Netgate Discussion Forum
    • Categories
    • Recent
    • Tags
    • Popular
    • Users
    • Search
    • Register
    • Login

    REGEX blocking

    Scheduled Pinned Locked Moved pfBlockerNG
    48 Posts 8 Posters 7.6k Views
    Loading More Posts
    • Oldest to Newest
    • Newest to Oldest
    • Most Votes
    Reply
    • Reply as topic
    Log in to reply
    This topic has been deleted. Only users with topic management privileges can see it.
    • J
      jc1976
      last edited by

      Is it possible to use regex blocking with a list? Like one of the lists in dnsbl or ip?

      I know i can activate regex blocking but then i've gotta manually add all the urls.

      i came across this link "https://ftprivacy.cloud/#regex-blocklists/#the-main-general-blocklist" where, like the feeds from pfblockerng are just long lists.

      Per the configuration in pfblockerng, it doesn't seem like i can paste a url in the whitespace and it'll pull all those entries down.

      Can i use that URL in dnsbl and it'll import the urls like it would in any other dnsbl?

      thanks

      GertjanG 1 Reply Last reply Reply Quote 0
      • GertjanG
        Gertjan @jc1976
        last edited by

        @jc1976 said in REGEX blocking:

        Is it possible to use regex blocking with a list? Like one of the lists in dnsbl or ip?

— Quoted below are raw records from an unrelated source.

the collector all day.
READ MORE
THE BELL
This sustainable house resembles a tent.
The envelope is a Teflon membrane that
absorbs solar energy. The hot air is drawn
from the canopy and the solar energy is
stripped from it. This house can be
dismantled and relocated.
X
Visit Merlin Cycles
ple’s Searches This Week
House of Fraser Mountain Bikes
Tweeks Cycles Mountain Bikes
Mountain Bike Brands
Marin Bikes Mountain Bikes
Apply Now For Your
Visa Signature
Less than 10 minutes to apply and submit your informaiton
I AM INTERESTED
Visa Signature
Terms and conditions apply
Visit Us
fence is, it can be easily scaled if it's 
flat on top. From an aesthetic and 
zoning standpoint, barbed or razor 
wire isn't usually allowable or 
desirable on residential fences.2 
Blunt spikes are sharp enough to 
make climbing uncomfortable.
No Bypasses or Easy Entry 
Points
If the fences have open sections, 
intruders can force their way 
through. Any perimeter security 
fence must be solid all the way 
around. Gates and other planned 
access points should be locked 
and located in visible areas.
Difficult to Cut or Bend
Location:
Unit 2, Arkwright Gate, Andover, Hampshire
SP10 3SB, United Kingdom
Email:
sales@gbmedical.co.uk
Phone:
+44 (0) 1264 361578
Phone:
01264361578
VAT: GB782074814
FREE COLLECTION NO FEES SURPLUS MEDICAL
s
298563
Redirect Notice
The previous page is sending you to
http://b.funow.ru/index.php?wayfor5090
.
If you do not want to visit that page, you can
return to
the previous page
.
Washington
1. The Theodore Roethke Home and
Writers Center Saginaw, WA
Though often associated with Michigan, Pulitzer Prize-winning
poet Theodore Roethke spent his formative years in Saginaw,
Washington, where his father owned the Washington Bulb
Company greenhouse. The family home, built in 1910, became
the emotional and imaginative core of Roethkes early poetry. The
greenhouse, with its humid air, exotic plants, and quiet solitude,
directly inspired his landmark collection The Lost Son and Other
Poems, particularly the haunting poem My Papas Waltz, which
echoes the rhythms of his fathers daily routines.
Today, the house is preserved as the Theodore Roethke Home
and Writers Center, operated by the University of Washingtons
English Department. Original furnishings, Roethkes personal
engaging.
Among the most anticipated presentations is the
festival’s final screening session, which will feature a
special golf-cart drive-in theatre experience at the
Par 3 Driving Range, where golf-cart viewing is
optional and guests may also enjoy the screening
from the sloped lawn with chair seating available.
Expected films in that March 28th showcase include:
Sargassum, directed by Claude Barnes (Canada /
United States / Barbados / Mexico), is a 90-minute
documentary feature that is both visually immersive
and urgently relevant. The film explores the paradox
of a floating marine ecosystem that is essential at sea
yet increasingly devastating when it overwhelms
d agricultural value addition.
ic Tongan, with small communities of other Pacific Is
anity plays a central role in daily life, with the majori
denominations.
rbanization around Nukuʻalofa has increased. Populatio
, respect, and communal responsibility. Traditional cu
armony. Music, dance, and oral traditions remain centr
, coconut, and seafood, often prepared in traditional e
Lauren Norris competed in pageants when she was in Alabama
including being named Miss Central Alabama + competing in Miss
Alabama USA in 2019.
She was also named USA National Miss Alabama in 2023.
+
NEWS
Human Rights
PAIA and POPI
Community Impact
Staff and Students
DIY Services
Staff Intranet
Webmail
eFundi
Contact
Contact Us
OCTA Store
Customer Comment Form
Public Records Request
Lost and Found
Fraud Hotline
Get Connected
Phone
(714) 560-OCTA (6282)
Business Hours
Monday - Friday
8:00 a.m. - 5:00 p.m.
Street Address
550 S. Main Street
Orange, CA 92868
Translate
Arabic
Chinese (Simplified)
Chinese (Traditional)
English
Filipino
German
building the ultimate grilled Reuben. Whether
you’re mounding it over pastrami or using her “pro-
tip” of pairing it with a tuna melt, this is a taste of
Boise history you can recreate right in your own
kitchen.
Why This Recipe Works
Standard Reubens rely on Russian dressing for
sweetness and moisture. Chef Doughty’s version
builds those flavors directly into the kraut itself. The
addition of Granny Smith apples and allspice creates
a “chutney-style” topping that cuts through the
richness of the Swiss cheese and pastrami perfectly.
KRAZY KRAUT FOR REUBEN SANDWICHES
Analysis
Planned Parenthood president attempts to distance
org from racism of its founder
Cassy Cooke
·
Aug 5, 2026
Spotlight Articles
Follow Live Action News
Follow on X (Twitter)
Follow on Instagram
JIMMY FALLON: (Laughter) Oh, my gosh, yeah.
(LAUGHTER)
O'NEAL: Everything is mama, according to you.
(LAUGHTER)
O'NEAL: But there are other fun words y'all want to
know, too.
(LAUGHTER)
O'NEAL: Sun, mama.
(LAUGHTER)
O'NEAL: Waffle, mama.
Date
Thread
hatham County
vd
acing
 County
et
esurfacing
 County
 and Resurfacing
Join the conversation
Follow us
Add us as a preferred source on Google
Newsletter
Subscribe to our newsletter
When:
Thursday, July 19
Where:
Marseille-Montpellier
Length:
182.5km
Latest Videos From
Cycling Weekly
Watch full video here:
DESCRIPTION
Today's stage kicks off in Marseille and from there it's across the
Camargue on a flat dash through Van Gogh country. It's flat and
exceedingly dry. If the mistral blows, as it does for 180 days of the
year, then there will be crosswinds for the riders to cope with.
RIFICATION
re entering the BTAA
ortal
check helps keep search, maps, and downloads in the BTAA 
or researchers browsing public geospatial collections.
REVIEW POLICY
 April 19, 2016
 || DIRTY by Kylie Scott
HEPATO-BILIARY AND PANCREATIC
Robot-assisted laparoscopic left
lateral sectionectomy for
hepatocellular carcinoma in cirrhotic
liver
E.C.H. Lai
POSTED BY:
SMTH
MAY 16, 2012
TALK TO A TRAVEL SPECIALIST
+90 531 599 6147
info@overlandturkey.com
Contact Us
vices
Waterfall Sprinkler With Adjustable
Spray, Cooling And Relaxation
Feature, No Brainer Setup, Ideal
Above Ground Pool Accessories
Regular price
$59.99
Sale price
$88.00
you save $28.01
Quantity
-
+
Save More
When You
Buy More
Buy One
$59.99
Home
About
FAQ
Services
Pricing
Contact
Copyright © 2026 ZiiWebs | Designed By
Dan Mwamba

        You can list an 'item' or regex expression, or even many of them, like a list.
        regex is special. Do not approach it without a drugstore nearby. Stockpile your koffee beans.

        Example :

        ^(.+[_.-])?adse?rv(er?|ice)?s?[0-9]*[_.-] #test RGX1
        ^(.+[_.-])?telemetry[_.-] #test RGX2
        ^ad([sxv]?[0-9]*|system)[_.-]([^.[:space:]]+\.){1,}|[_.-]ad([sxv]?[0-9]*|system)[_.-] #test RGX3
        ^adim(age|g)s?[0-9]*[_.-] #test RGX4
        ^adtrack(er|ing)?[0-9]*[_.-] #test RGX5
        ^advert(s|is(ing|ements?))?[0-9]*[_.-] #test RGX6
        ^aff(iliat(es?|ion))?[_.-] #test RGX7
        ^analytics?[_.-] #test RGX8
        ^banners?[_.-] #test RGX9
        ^beacons?[0-9]*[_.-] #test RGX10
        ^count(ers?)?[0-9]*[_.-] #test RGX11
        ^pixels?[-.] #test RGX12
        ^stat(s|istics)?[0-9]*[_.-] #test RGX13
        ^stat(s|istics)?[0-9]*[_.-] #test RGX14
        

        where

        #test RGX14
        

        is a unique, that's why I included a number - comment line.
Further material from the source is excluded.